The Times lays out some of the evidence for the theory’s failure, including the fact that the world’s population was about 3.5 billion when Ehrlich first made his apocalyptic prognostications in 1968. It’s 7 billion now, and we haven’t starved, we haven’t run out of resources, and we’re better off than we’ve ever been.
This report wouldn’t be extraordinary anywhere else. In the right-leaning press, it would be considered a pretty mild take on Ehrlich and his crackpot theories. The only thing that makes it extraordinary is that it isn’t in a right-leaning publication but in the citadel of the establishment left.

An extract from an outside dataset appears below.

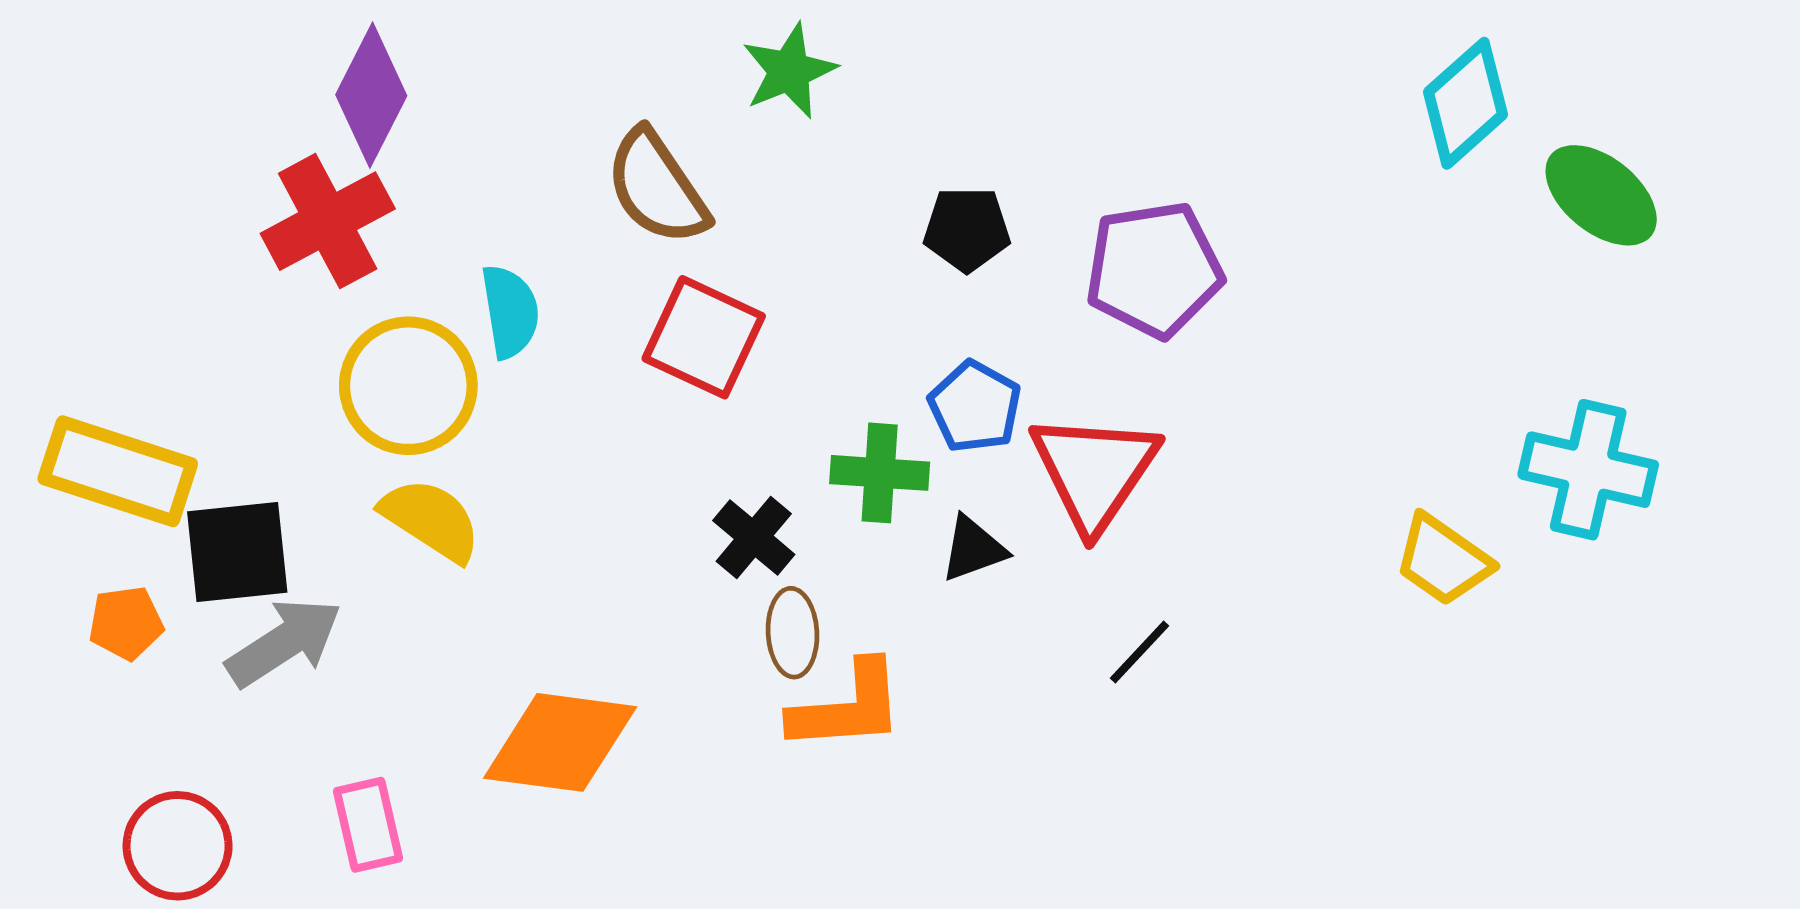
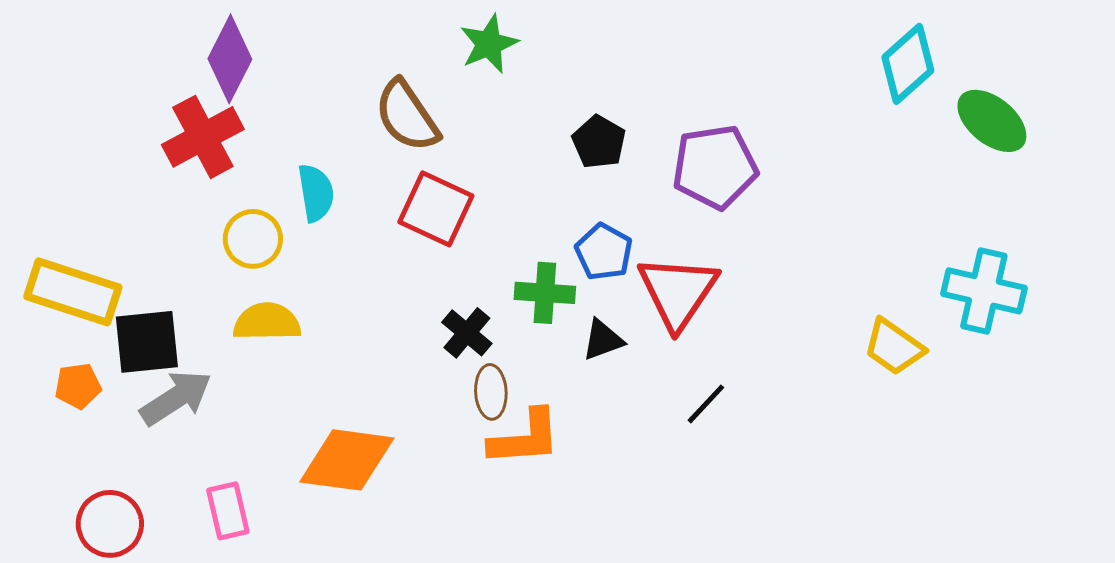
black pentagon: (967, 229) -> (599, 142), turned 30
yellow circle: (408, 386) -> (253, 239), size x0.7
yellow semicircle: (431, 520) -> (267, 322), turned -34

Ehrlich always had some detractors, the most famous of them Julian Simon, who gets short shrift in the Times piece but is given his due in the blog post:
He was one of those preternaturally optimistic analysts concluded that humans would always find their way out of tough spots. Among them was Julian L. Simon, an economist who established himself as the anti-Ehrlich, arguing that “humanity’s condition will improve in just about every material way.” In 1997, a year before he died, Mr. Simon told Wired magazine that “whatever the rate of population growth is, historically it has been that the food supply increases at least as fast, if not faster.”
Why is it "preternaturally optimistic" to believe that, as humankind has always thought and planned its way out of tough spots in the past, it will continue to do so in the future? The statists, and their cheerleaders in the press, always glom onto the lunatic fanatics like Ehrlich and the global warming scaremongers because they are useful to their command-and-control agenda.